しわ寄せ防止の徹底を
働き方改革関連法の施行で、時間外労働の上限規制が適用された大企業からの〝しわ寄せ〟が懸念される中で、省庁が連携して対策に取り組んでいる。中小企業も来年4月からの上限規制に円滑に対応できるよう環境整備が望まれる。
厚生労働省、中小企業庁が今春、関係省庁との連名で1066団体に対し、下請事業者へ短納期発注など長時間労働につながる取引を配慮するよう文書を送付、会員企業への周知状況を報告するフォローアップ調査も行った。
そこから得られたしわ寄せへの声や、防止・改善につながった声など情報を共有し、集中的なしわ寄せ防止対策に取り組んでいる。
下請け事業者への無理な発注など、長時間労働につながる業界特有の商慣行や取引上の課題がある。それぞれ対策も講じられているが、業界の垣根を越え、成果となった事例の情報収集と周知・広報を行うことでより効果的な対策が可能となる。

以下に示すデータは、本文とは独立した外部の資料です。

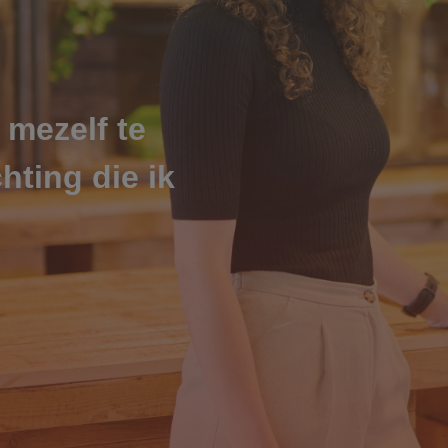
 mezelf te
hting die ik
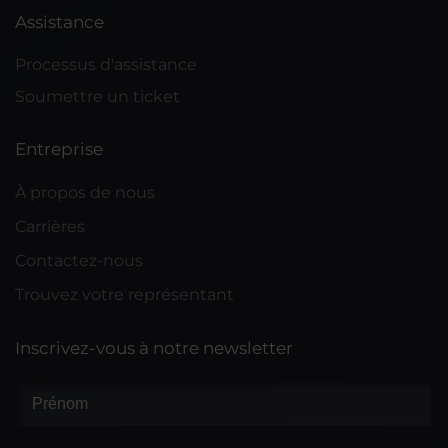
Assistance
Processus d'assistance
Soumettre un ticket
Entreprise
À propos de nous
Carrières
Contactez-nous
Trouvez votre représentant
Inscrivez-vous à notre newsletter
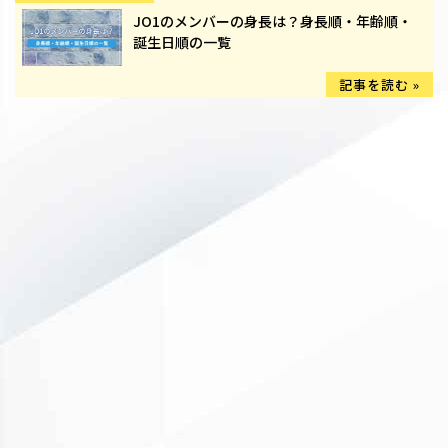
JO1のメンバーの身長は？身長順・年齢順・
誕生日順の一覧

商取引をめぐっては、依然として「親事業者の業務標準化で発注数量が予定を大幅に増えても納期を変えず、残業が発生」「親事業者の働き方改革実施で年末年始に発注が集中」などの声が寄せされており、中小企業の経営を圧迫している。
行政の要請は、長時間労働の取引慣行を見直し、短納期発注を抑制した納期の適正化や、発注内容の頻繁な変更の抑制、発注の平準化など配慮を求めるもの。団体の総会など大手企業の経営トップが集まる場においても直接要請していく。人手不足が深刻化する物流業界においても、より実効性あるしわ寄せ対策が期待される。

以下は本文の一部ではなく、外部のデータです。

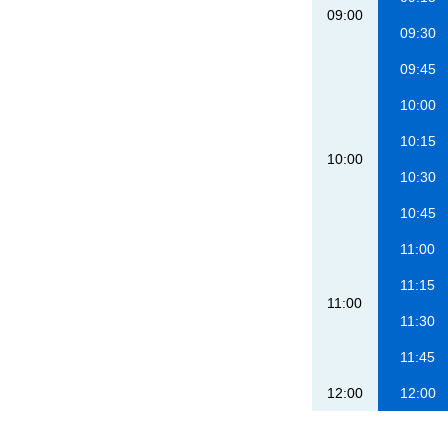
09:00
09:30
09:45
10:00
10:15
10:00
10:30
10:45
11:00
11:15
11:00
11:30
11:45
12:00
12:00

国は「中小企業・小規模事業者の活力向上のための関係省庁連絡会議」のもと、「下請等の取引条件改善」「最低賃金の引上げ」「長時間労働是正・再選性向上・人材確保」の3つのワーキンググループを設置している。しわ寄せ対策では長時間労働是正WGで検討を進め、省庁連携をさらに強化する方向である。
厳しい納品期限がある食品小売業界では、社会的問題となっている食品ロス削減へ商慣習の見直しが進んでいることなども同WGで取り上げられた。いわゆる3分の1ルールを見直した先進的事例が、ロス削減とともに、逼迫する物流現場への影響など広く情報を共有、発信することも求められる。
中小企業が働き方改革にしっかり取り組むためにも、現場の実態をとらえた、しわ寄せ防止対策を徹底する必要がある。